Merujuk Peter Ferdinand Druckers dalam bukunya The Age of Discontinuity (1969) atau Daniel Bell (The Coming of Post-industrial Society, 1973) atau Niklas Luhmann (Die Wirtschaft der Gesellschaft, 1988) atau sejumlah teorisi lain seperti Polany atau George Simmel, pengertian "knowledge society" bisa diringkas sebagai masyarakat yang telah menjadikan ilmu pengetahuan sebagai faktor produksi utama menggantikan tenaga kerja dan modal dalam perekonomia.

Ciri khasnya, sebagian masyarakatnya memiliki pendidikan dengan standar yang baik, banyak memiliki pekerja berpengetahuan, menggunakan teknologi informasi dan komunikasi serta memiliki akses pada sumber pengetahuan.

Selain itu berkembang banyak organisasi dan insitusi intelijen yang memiliki informasi dan solusi persoalan dalam bentuk dijital, para ahli dan konsultan menjadi kelompok strategis yang dibutuhkan dalam masyarakat. Ciri khas masyarakat jenis ini dijumpai pada masyarakat yang memiliki industri dan teknologi maju seperti Jepang, negara-negara Eropa dan Amerika Serikat.
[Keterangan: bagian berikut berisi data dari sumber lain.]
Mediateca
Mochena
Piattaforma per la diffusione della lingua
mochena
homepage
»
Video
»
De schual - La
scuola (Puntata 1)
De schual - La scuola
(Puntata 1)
Evers mencatat, sejak 1991 PM Malaysia Mahathir Mohammad sudah mencetuskan pentingnya ilmu pengetahuan dalam mendorong pembangunan di negara tersebut. Menurut Mahathir, pengetahuan adalah kunci kesejahteraan.

Itulah sebabnya tidak mengherankan kalau dalam Wawasan Malaysia 2020, Mahatir memberi penekanan pada kemajuan teknologi dan informasi. Itu juga alasan mengapa Malaysia berani menginvestasikan dana yang begitu besar untuk membangun "Super Multi Media Corridor". Kendati belum semaju Singapura, Malaysia sudah mengarahkan diri pada jalan yang benar.

Tentang Singapura, sebagai sayap pasar ekonomi AS di Asia Tenggara, negara tersebut sudah selangkah lebih jauh. Pengembangan teknologi dan informasi menjadikan negara itu sangat efisien dalam mengelola dirinya sebagai pemain utama di bidang ekonomi jasa.

Soal arah yang ditempuh Malaysia, sejumlah data berikut bisa memberikan bukti. Sampai dengan 2000, jumlah rata-rata pengguna PC (personal computer) di antara 1000 orang di Malaysia mencapai angka 100. Sementara rata-rata negara lain di Asia Tenggara, termasuk Indonesia, masih berada di bawah angka 20.

Memang dibandingkan dengan negara Eropa, Jepang atau Korea Selatan, apa yang dicapai Malaysia belumlah signifikan. Misalnya saja dalam soal jumlah peneliti. Pada 1995 dan 1996 misalnya, jumlah rata-rata peneliti di Malaysia masih berada di bawah 500 orang per satu juta penduduk.

Korea Selatan mencatat angka sekitar 2500 per satu juta penduduk, Belanda juga sekitar 2.500 dan Jerman mencapai angka tertinggi, yaitu sekitar 3.000.